If you're buying something physical that will be mailed to you, yeah, totally. If you're buying digital goods or stocks or something, it does matter. It also matters if bitcoin gets too volatile.
posted by aubilenon at 12:29 PM on June 13


If bitcoin has no centralized management, then what would the process be? Would this effectively be a branch and if 51% of the miners decided to switch over to it, it becomes the new reality? Or what?

Well, both miners and users. Miners are publishing the blocks but regular clients also check things make sense according to the client's version of the code and parameters. In practice to get such a change adopted it works certainly help to convince the core devs to commit it to the reference implementation.

One problem with Bitcoin the specific coin is that I think we'll see a tendency to protect the value of their 8 billion or so from any change that marginally affects the spot price, ossifying what should be a flexible prototype technology. 8 billion is not that much in the grand scheme... Some changes still seem like they'd happen without much fuss, such as increasing the maximum transactions per block, but I think there'd be resistance on decreasing block time, for example.

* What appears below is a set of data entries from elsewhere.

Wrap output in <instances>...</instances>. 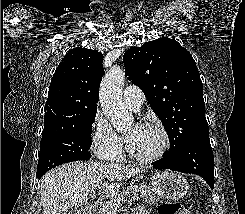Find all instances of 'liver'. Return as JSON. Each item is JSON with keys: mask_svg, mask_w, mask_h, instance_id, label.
<instances>
[{"mask_svg": "<svg viewBox=\"0 0 245 214\" xmlns=\"http://www.w3.org/2000/svg\"><path fill=\"white\" fill-rule=\"evenodd\" d=\"M141 172L139 168L96 161L64 164L48 171L41 180L43 214H62L67 209L80 207L87 203L92 190L102 188L106 195H112L123 178Z\"/></svg>", "mask_w": 245, "mask_h": 214, "instance_id": "obj_1", "label": "liver"}]
</instances>
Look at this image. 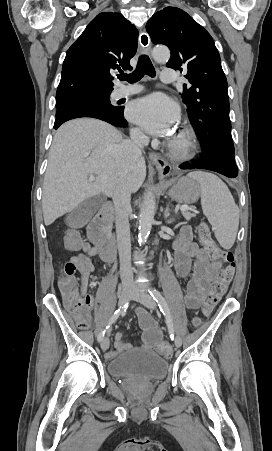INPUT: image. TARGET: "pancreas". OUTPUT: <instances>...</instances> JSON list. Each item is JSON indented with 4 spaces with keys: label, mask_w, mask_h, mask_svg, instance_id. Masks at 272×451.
Returning <instances> with one entry per match:
<instances>
[{
    "label": "pancreas",
    "mask_w": 272,
    "mask_h": 451,
    "mask_svg": "<svg viewBox=\"0 0 272 451\" xmlns=\"http://www.w3.org/2000/svg\"><path fill=\"white\" fill-rule=\"evenodd\" d=\"M182 216H184L185 220H191V218H194L195 214H191V212H182Z\"/></svg>",
    "instance_id": "obj_1"
}]
</instances>
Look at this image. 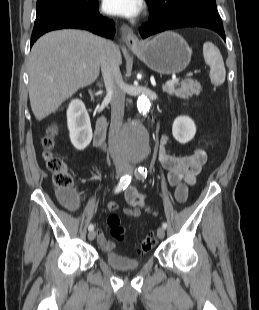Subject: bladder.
Returning <instances> with one entry per match:
<instances>
[{"mask_svg": "<svg viewBox=\"0 0 259 310\" xmlns=\"http://www.w3.org/2000/svg\"><path fill=\"white\" fill-rule=\"evenodd\" d=\"M105 261L113 268L119 270L135 269L141 266V261L125 256L115 251H109L105 254Z\"/></svg>", "mask_w": 259, "mask_h": 310, "instance_id": "bladder-1", "label": "bladder"}]
</instances>
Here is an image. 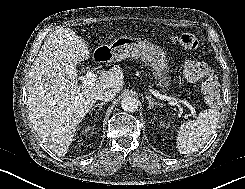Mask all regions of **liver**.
<instances>
[{"label": "liver", "mask_w": 245, "mask_h": 189, "mask_svg": "<svg viewBox=\"0 0 245 189\" xmlns=\"http://www.w3.org/2000/svg\"><path fill=\"white\" fill-rule=\"evenodd\" d=\"M89 57L87 43L70 28H60L44 42L29 74V120L42 142L60 156L67 153L100 90L119 93L124 85L119 66L102 72L87 86L79 85L76 65Z\"/></svg>", "instance_id": "6515ba94"}]
</instances>
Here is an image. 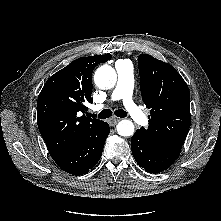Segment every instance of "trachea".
<instances>
[{
    "instance_id": "trachea-1",
    "label": "trachea",
    "mask_w": 221,
    "mask_h": 221,
    "mask_svg": "<svg viewBox=\"0 0 221 221\" xmlns=\"http://www.w3.org/2000/svg\"><path fill=\"white\" fill-rule=\"evenodd\" d=\"M114 114L117 116V117H120V118H124L127 116V112L122 110V109H118V110H115L114 111ZM90 116L92 117H95L97 115H94V114H90ZM112 116V111L110 109H104L102 110L98 117L101 118V119H105V118H109Z\"/></svg>"
}]
</instances>
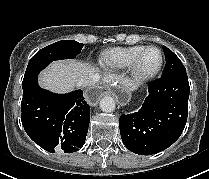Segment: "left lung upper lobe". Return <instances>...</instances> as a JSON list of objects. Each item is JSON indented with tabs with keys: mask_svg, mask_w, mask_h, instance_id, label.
Returning <instances> with one entry per match:
<instances>
[{
	"mask_svg": "<svg viewBox=\"0 0 209 179\" xmlns=\"http://www.w3.org/2000/svg\"><path fill=\"white\" fill-rule=\"evenodd\" d=\"M165 53L166 65L161 77H168L174 74L186 72L185 67L179 58L167 47L163 46Z\"/></svg>",
	"mask_w": 209,
	"mask_h": 179,
	"instance_id": "5c2ea615",
	"label": "left lung upper lobe"
}]
</instances>
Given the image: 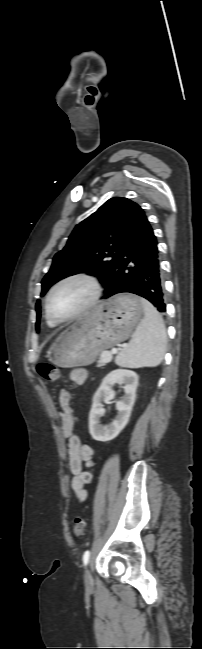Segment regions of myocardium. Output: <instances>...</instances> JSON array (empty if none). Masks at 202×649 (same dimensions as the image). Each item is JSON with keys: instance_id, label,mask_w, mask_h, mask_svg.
<instances>
[{"instance_id": "myocardium-1", "label": "myocardium", "mask_w": 202, "mask_h": 649, "mask_svg": "<svg viewBox=\"0 0 202 649\" xmlns=\"http://www.w3.org/2000/svg\"><path fill=\"white\" fill-rule=\"evenodd\" d=\"M73 280H82L88 283L92 289V294L88 302L83 305L78 311H76L74 314L65 317V318H59L56 317L50 310L49 307V302L52 297V295L55 293V291L63 284L73 281ZM102 295V284L100 280L93 274L88 273V272H74L71 274H68L62 278H60L58 281H56L52 287L49 289L46 297H45V302H44V309L46 316L55 324H60V323H65V322H70L73 321L85 313H87L89 310H91L99 301L100 297Z\"/></svg>"}]
</instances>
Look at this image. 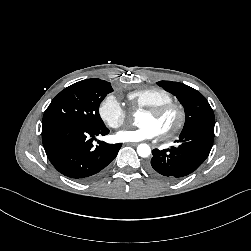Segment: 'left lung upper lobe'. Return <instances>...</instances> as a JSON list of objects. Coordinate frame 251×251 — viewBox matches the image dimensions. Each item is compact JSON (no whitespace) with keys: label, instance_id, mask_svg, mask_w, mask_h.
Returning a JSON list of instances; mask_svg holds the SVG:
<instances>
[{"label":"left lung upper lobe","instance_id":"5c2ea615","mask_svg":"<svg viewBox=\"0 0 251 251\" xmlns=\"http://www.w3.org/2000/svg\"><path fill=\"white\" fill-rule=\"evenodd\" d=\"M157 84L175 95L185 108V124L181 133L198 128L214 130L213 110L200 92L179 82L159 81Z\"/></svg>","mask_w":251,"mask_h":251}]
</instances>
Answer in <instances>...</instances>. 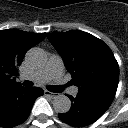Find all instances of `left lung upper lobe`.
Here are the masks:
<instances>
[{
    "label": "left lung upper lobe",
    "instance_id": "5c2ea615",
    "mask_svg": "<svg viewBox=\"0 0 128 128\" xmlns=\"http://www.w3.org/2000/svg\"><path fill=\"white\" fill-rule=\"evenodd\" d=\"M47 37L63 58L72 75L71 83L79 91L116 93L119 66L102 40L78 30L47 33Z\"/></svg>",
    "mask_w": 128,
    "mask_h": 128
}]
</instances>
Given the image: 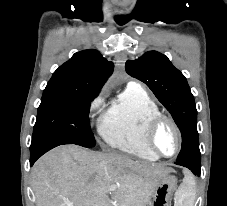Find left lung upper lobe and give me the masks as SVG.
<instances>
[{"label":"left lung upper lobe","instance_id":"5c2ea615","mask_svg":"<svg viewBox=\"0 0 227 206\" xmlns=\"http://www.w3.org/2000/svg\"><path fill=\"white\" fill-rule=\"evenodd\" d=\"M126 71L144 82L170 112L182 135L177 161L201 162L197 132V110L184 75L167 56L149 51L136 60H128Z\"/></svg>","mask_w":227,"mask_h":206}]
</instances>
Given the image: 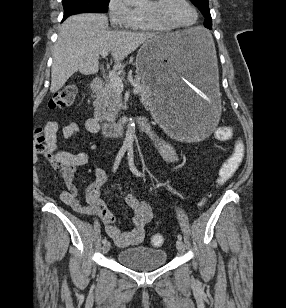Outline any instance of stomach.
<instances>
[{
  "label": "stomach",
  "mask_w": 286,
  "mask_h": 308,
  "mask_svg": "<svg viewBox=\"0 0 286 308\" xmlns=\"http://www.w3.org/2000/svg\"><path fill=\"white\" fill-rule=\"evenodd\" d=\"M182 33L146 40L136 57V72L151 92L147 107L165 132H174L183 144H207L203 132L219 119L217 48L203 28Z\"/></svg>",
  "instance_id": "0dacf381"
}]
</instances>
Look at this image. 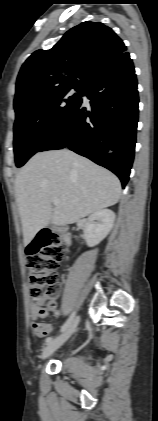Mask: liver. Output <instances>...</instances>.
<instances>
[{
    "label": "liver",
    "instance_id": "liver-1",
    "mask_svg": "<svg viewBox=\"0 0 158 421\" xmlns=\"http://www.w3.org/2000/svg\"><path fill=\"white\" fill-rule=\"evenodd\" d=\"M121 183L110 171L68 150L36 153L16 176L24 245L49 223L64 226L112 206ZM54 200L59 206L52 208Z\"/></svg>",
    "mask_w": 158,
    "mask_h": 421
}]
</instances>
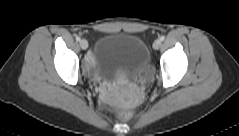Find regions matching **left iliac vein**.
Segmentation results:
<instances>
[{"label":"left iliac vein","instance_id":"4c4485c4","mask_svg":"<svg viewBox=\"0 0 239 136\" xmlns=\"http://www.w3.org/2000/svg\"><path fill=\"white\" fill-rule=\"evenodd\" d=\"M161 46V41L160 40H155V42L153 43V48L154 49H159Z\"/></svg>","mask_w":239,"mask_h":136}]
</instances>
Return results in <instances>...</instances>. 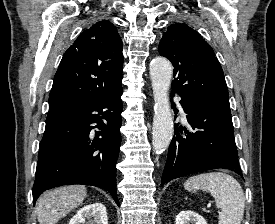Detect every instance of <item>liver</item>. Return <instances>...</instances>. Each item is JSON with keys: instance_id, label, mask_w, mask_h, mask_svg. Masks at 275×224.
I'll return each instance as SVG.
<instances>
[{"instance_id": "1", "label": "liver", "mask_w": 275, "mask_h": 224, "mask_svg": "<svg viewBox=\"0 0 275 224\" xmlns=\"http://www.w3.org/2000/svg\"><path fill=\"white\" fill-rule=\"evenodd\" d=\"M87 194L83 185H69L43 193L36 203L39 224H56L80 206Z\"/></svg>"}]
</instances>
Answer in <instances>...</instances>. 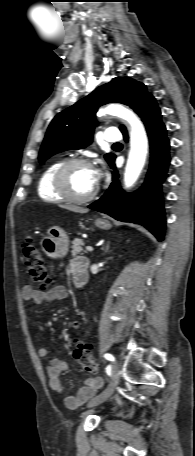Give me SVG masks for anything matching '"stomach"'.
Returning <instances> with one entry per match:
<instances>
[{
	"mask_svg": "<svg viewBox=\"0 0 195 456\" xmlns=\"http://www.w3.org/2000/svg\"><path fill=\"white\" fill-rule=\"evenodd\" d=\"M95 225L99 229L108 230L112 227L109 221L98 218ZM69 247V238L66 232L58 226L48 229L47 239L43 242L42 249L49 257H63L66 255Z\"/></svg>",
	"mask_w": 195,
	"mask_h": 456,
	"instance_id": "1",
	"label": "stomach"
}]
</instances>
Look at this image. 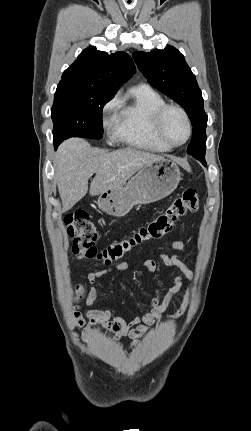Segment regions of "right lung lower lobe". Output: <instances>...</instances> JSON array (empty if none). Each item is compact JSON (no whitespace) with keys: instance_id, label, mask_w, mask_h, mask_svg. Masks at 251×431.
I'll return each instance as SVG.
<instances>
[{"instance_id":"obj_1","label":"right lung lower lobe","mask_w":251,"mask_h":431,"mask_svg":"<svg viewBox=\"0 0 251 431\" xmlns=\"http://www.w3.org/2000/svg\"><path fill=\"white\" fill-rule=\"evenodd\" d=\"M59 144H57L56 142H54V146H55V148H57V146H58Z\"/></svg>"}]
</instances>
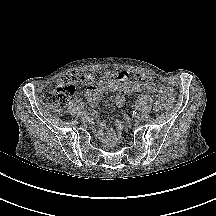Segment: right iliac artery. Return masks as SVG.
<instances>
[{"label":"right iliac artery","instance_id":"right-iliac-artery-1","mask_svg":"<svg viewBox=\"0 0 216 216\" xmlns=\"http://www.w3.org/2000/svg\"><path fill=\"white\" fill-rule=\"evenodd\" d=\"M89 112H91V110H90V109H88V110H85V111L83 112V114H88Z\"/></svg>","mask_w":216,"mask_h":216}]
</instances>
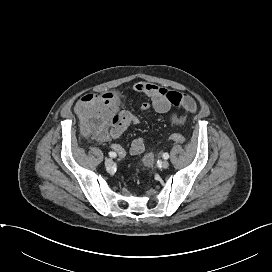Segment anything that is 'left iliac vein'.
Masks as SVG:
<instances>
[{"label":"left iliac vein","mask_w":272,"mask_h":272,"mask_svg":"<svg viewBox=\"0 0 272 272\" xmlns=\"http://www.w3.org/2000/svg\"><path fill=\"white\" fill-rule=\"evenodd\" d=\"M162 167H163L164 169L168 168V167H169V162L166 161V160H164V161L162 162Z\"/></svg>","instance_id":"4c4485c4"}]
</instances>
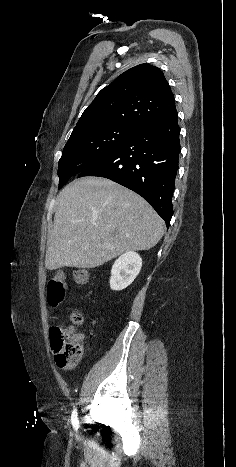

Dogecoin has "inflation" or more precisely a continuing mining subsidy of 5 billion per year after the initial 100 billion are mined by early 2015, though there's every chance that scheme will need tweaking.
posted by save alive nothing that breatheth at 1:02 PM on June 13


> Could you expand on that thought? It seems like if it were true bitcoin would be completely devalued by this point.

Why? Coins are being produced at a slow but steady rate, but the adoption rate is increasing at a faster rate. The miners generally only sell enough to pay for operations and hold the rest, anyway.

Ah, I misunderstood. I thought that you meant that every mining operation out there was generating $30,000,000 a week.
posted by Tell Me No Lies at 10:16 AM on June 14


They don't have 50% of the hash rate, it's in the 40s. They do happen to get more than 50% of the coins sometimes, though, because who gets the coins is variable

And just 24 hours later...
posted by Pope Guilty at 1:42 PM on June 14 [1 favorite]


The auction is over, the price is already higher than it was when this thread was posted.